## EXERCISE OBJECTIVE
When you have gone through the records below, state only how many lines include the word "stoljeću".

## DATA SHOWN
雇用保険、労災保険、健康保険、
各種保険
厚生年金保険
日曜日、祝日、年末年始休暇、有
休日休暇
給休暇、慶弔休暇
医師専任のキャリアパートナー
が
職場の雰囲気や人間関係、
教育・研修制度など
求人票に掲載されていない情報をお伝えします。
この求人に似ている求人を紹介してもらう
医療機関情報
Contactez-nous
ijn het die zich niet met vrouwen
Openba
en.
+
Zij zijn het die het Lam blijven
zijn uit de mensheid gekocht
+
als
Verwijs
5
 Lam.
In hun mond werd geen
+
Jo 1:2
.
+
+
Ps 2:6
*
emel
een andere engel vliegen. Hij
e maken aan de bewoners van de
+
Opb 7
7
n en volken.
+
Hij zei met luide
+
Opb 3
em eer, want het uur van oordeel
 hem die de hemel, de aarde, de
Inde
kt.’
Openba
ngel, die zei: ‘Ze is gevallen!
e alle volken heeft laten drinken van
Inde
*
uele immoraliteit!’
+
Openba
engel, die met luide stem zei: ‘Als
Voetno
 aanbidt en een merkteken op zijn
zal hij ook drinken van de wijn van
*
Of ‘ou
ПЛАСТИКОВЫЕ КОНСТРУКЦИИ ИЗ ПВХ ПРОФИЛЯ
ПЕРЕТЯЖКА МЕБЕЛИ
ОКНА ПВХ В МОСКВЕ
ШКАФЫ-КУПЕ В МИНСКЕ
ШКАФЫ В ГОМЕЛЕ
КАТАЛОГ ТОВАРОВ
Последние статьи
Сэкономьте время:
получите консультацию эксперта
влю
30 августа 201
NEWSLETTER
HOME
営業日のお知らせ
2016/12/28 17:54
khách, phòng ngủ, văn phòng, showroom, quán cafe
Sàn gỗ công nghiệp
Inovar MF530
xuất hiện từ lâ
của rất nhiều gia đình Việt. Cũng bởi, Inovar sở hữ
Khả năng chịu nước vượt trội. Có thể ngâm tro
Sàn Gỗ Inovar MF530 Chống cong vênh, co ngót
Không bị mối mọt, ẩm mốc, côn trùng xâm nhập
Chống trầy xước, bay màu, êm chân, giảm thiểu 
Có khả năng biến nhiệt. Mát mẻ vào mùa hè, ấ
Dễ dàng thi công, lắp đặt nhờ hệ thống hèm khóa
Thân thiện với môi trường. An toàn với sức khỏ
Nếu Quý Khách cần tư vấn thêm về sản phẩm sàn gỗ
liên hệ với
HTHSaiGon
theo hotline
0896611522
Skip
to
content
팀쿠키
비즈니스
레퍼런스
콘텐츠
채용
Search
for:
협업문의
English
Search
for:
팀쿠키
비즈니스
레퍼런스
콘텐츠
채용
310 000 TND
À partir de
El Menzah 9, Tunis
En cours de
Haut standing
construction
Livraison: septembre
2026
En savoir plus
==
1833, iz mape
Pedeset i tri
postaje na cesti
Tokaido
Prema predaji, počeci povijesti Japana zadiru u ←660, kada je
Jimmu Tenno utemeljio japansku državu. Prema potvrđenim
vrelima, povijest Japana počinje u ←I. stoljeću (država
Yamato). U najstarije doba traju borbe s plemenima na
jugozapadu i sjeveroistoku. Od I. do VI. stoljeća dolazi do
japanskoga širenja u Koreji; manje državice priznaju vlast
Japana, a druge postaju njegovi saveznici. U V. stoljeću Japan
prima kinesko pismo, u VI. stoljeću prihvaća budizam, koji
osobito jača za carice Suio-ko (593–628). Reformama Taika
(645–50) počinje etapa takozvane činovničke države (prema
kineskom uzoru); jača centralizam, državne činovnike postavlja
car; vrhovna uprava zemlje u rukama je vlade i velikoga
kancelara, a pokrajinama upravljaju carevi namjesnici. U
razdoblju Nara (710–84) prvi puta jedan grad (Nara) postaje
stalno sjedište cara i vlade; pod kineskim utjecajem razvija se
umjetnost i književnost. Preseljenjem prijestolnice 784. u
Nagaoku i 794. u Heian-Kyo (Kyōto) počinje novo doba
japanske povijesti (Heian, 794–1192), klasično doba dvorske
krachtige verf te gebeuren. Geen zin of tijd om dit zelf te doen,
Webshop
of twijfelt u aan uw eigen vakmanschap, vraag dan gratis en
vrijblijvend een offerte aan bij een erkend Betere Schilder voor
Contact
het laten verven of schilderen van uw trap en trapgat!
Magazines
---
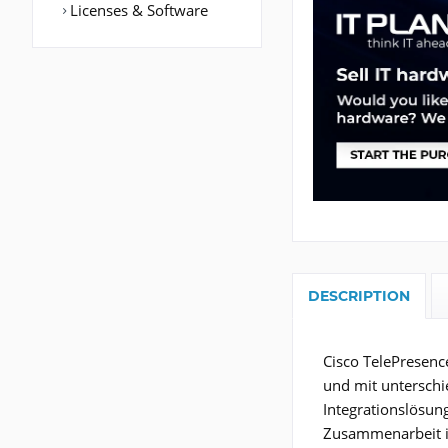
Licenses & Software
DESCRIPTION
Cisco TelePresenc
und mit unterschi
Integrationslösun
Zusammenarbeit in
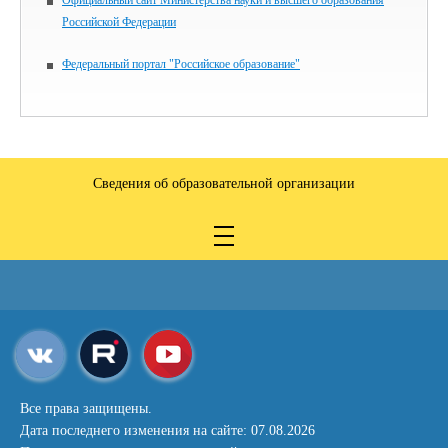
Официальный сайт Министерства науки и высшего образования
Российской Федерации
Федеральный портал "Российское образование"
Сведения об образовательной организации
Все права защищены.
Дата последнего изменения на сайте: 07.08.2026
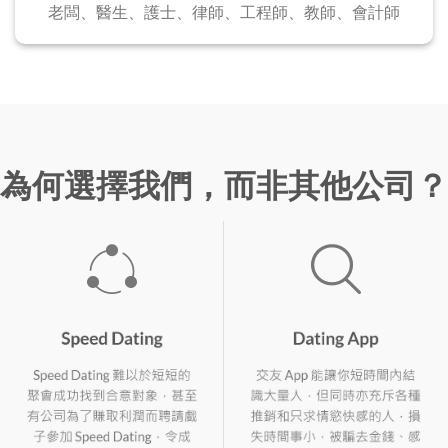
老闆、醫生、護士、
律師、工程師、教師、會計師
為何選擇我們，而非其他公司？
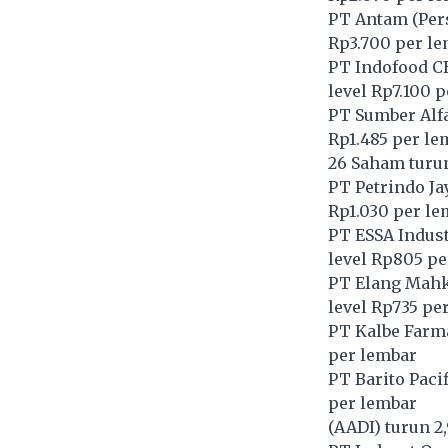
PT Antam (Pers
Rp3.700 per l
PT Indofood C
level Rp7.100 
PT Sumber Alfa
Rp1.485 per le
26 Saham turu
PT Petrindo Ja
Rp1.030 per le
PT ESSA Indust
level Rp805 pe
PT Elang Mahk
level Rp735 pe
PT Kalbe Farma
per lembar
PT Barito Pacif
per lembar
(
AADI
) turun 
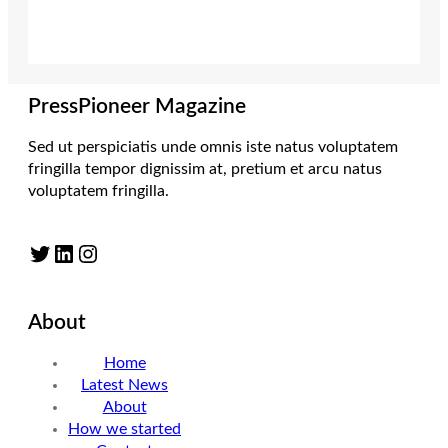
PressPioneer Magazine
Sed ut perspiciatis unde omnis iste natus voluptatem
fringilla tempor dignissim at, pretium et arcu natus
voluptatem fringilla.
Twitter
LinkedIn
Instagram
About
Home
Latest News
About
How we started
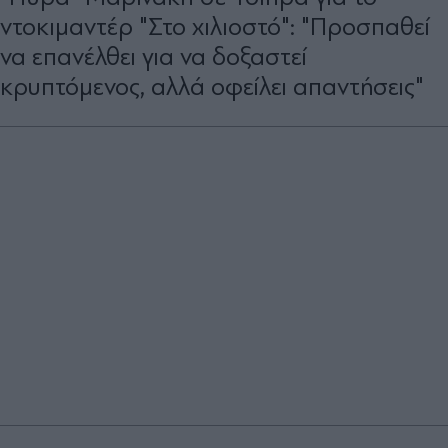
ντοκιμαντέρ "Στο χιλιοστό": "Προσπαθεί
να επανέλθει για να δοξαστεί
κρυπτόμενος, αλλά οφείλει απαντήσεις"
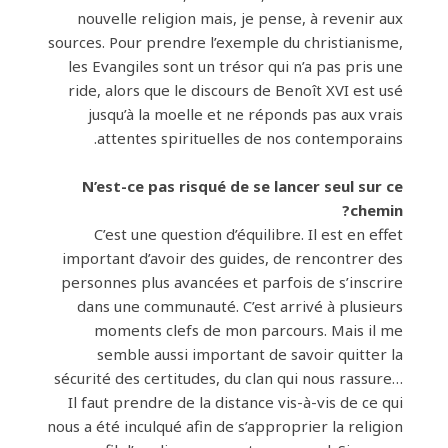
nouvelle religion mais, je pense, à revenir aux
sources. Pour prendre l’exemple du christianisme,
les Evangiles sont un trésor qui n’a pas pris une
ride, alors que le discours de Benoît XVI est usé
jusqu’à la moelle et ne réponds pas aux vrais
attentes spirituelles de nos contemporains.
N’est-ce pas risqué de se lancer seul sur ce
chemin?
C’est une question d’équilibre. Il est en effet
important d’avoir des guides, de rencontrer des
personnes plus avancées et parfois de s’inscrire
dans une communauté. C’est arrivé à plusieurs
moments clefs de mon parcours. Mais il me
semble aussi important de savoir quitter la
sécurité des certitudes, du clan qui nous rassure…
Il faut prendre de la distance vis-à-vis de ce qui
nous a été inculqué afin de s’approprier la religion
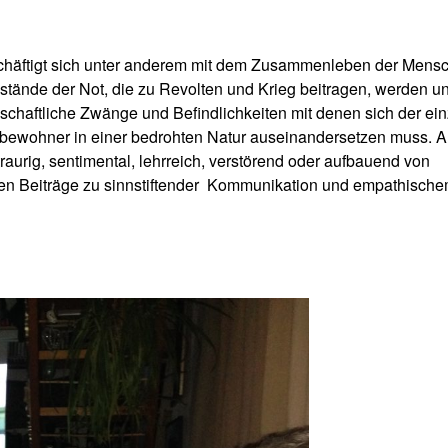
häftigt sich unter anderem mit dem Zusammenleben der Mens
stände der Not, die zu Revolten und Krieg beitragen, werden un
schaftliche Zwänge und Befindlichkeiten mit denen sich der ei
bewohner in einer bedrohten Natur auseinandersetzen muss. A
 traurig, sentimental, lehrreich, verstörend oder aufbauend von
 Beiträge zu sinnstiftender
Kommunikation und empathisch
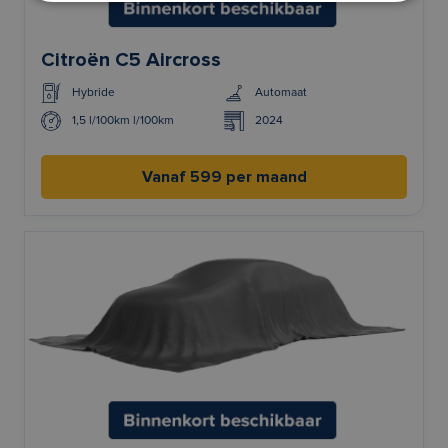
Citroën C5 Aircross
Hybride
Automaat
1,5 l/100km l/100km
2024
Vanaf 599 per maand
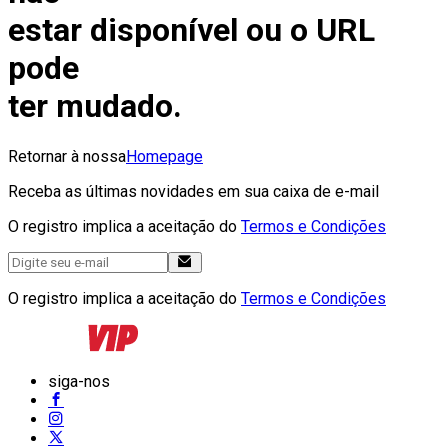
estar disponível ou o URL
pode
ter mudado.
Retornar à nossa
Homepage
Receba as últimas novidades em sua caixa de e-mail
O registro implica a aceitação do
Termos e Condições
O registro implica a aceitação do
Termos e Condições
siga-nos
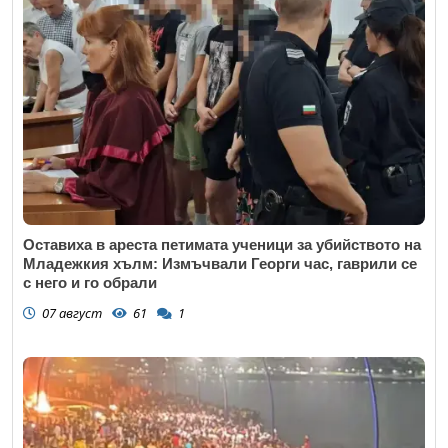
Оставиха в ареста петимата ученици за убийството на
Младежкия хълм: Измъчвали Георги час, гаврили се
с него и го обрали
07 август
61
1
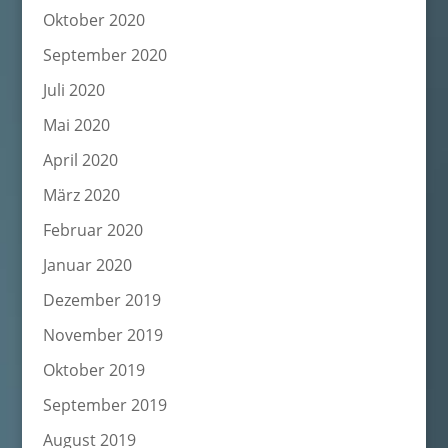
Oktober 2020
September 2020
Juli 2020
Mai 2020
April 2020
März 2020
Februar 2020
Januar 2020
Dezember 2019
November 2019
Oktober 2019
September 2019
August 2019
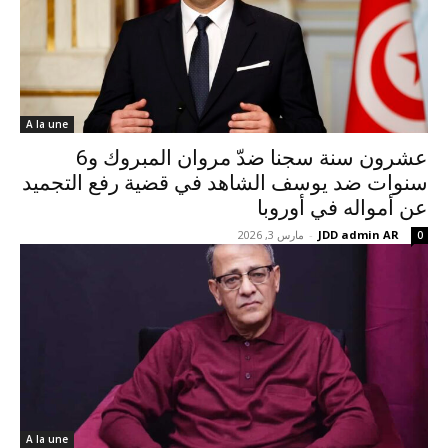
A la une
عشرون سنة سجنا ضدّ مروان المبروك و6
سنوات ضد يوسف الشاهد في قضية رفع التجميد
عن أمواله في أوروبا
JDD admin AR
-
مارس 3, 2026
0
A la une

## COMPLETED EXERCISE
3